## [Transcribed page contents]
......

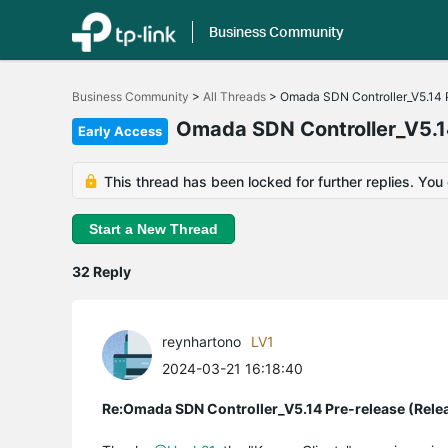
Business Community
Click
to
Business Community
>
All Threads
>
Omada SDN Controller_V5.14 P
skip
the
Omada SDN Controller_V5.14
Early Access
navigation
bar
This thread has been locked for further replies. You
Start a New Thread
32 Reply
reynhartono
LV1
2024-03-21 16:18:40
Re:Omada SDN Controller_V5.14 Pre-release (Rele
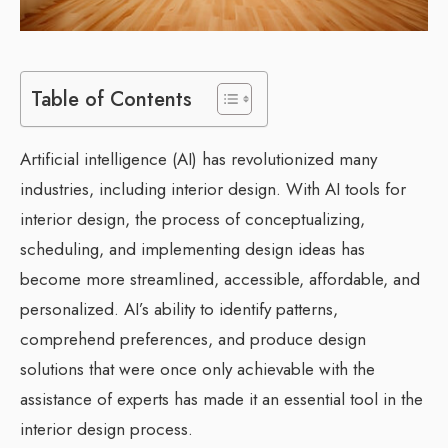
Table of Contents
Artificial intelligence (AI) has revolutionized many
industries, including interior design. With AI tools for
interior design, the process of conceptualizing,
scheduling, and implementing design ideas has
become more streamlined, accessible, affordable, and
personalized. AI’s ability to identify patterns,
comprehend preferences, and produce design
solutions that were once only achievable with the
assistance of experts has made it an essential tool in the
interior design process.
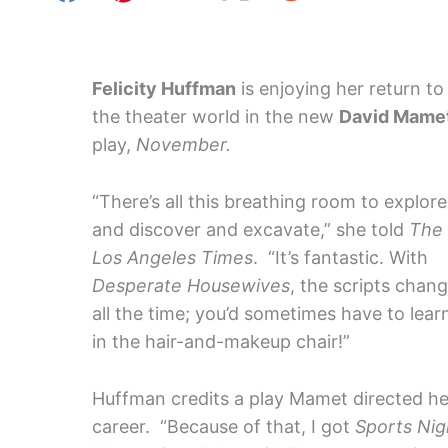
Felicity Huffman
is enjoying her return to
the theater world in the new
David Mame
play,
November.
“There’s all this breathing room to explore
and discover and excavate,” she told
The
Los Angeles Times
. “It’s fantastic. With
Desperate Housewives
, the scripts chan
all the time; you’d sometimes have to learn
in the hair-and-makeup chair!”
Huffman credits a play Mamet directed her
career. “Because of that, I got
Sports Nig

......

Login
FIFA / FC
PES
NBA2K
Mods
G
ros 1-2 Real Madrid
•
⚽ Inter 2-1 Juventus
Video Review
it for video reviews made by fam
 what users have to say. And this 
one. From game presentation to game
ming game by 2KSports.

......

## [ASSIGNMENT]
Which lines above contain the word "that"? Show each of them.

## [FINISHED TASK]
solutions that were once only achievable with the
career. “Because of that, I got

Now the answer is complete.